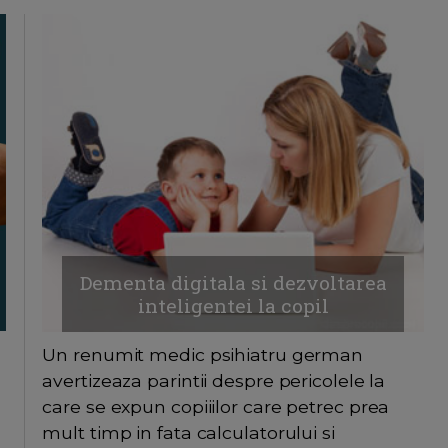
Dementa digitala si dezvoltarea
inteligentei la copil
Un renumit medic psihiatru german
avertizeaza parintii despre pericolele la
care se expun copiiilor care petrec prea
mult timp in fata calculatorului si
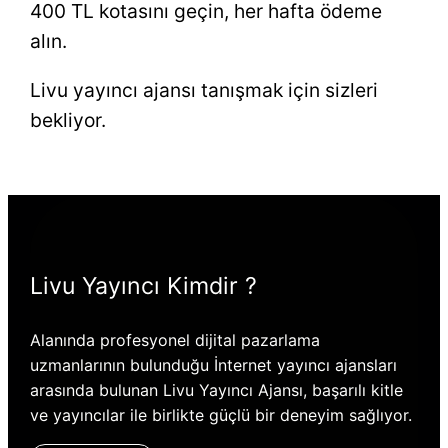
400 TL kotasını geçin, her hafta ödeme
alın.
Livu yayıncı ajansı tanışmak için sizleri
bekliyor.
Livu Yayıncı Kimdir ?
Alanında profesyonel dijital pazarlama
uzmanlarının bulunduğu İnternet yayıncı ajansları
arasında bulunan Livu Yayıncı Ajansı, başarılı kitle
ve yayıncılar ile birlikte güçlü bir deneyim sağlıyor.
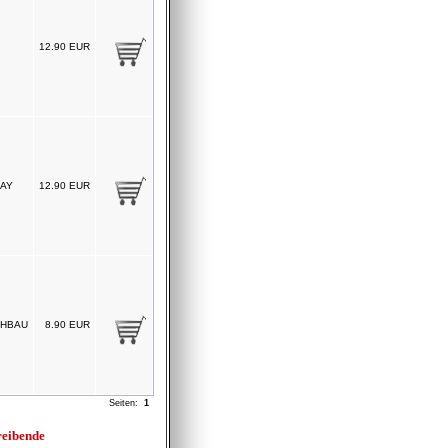
12.90 EUR
AY
12.90 EUR
HBAU
8.90 EUR
Seiten:
1
reibende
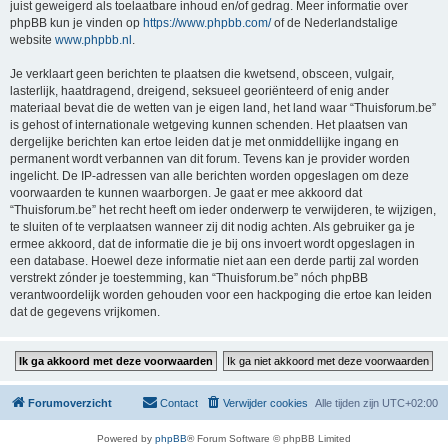
juist geweigerd als toelaatbare inhoud en/of gedrag. Meer informatie over
phpBB kun je vinden op
https://www.phpbb.com/
of de Nederlandstalige
website
www.phpbb.nl
.
Je verklaart geen berichten te plaatsen die kwetsend, obsceen, vulgair,
lasterlijk, haatdragend, dreigend, seksueel georiënteerd of enig ander
materiaal bevat die de wetten van je eigen land, het land waar “Thuisforum.be”
is gehost of internationale wetgeving kunnen schenden. Het plaatsen van
dergelijke berichten kan ertoe leiden dat je met onmiddellijke ingang en
permanent wordt verbannen van dit forum. Tevens kan je provider worden
ingelicht. De IP-adressen van alle berichten worden opgeslagen om deze
voorwaarden te kunnen waarborgen. Je gaat er mee akkoord dat
“Thuisforum.be” het recht heeft om ieder onderwerp te verwijderen, te wijzigen,
te sluiten of te verplaatsen wanneer zij dit nodig achten. Als gebruiker ga je
ermee akkoord, dat de informatie die je bij ons invoert wordt opgeslagen in
een database. Hoewel deze informatie niet aan een derde partij zal worden
verstrekt zónder je toestemming, kan “Thuisforum.be” nóch phpBB
verantwoordelijk worden gehouden voor een hackpoging die ertoe kan leiden
dat de gegevens vrijkomen.
Forumoverzicht
Contact
Verwijder cookies
Alle tijden zijn
UTC+02:00
Powered by
phpBB
® Forum Software © phpBB Limited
§ §
(What the task asks) Copy out every line of the listing where the word "akkoord" occurs.

(Answer section)
voorwaarden te kunnen waarborgen. Je gaat er mee akkoord dat
ermee akkoord, dat de informatie die je bij ons invoert wordt opgeslagen in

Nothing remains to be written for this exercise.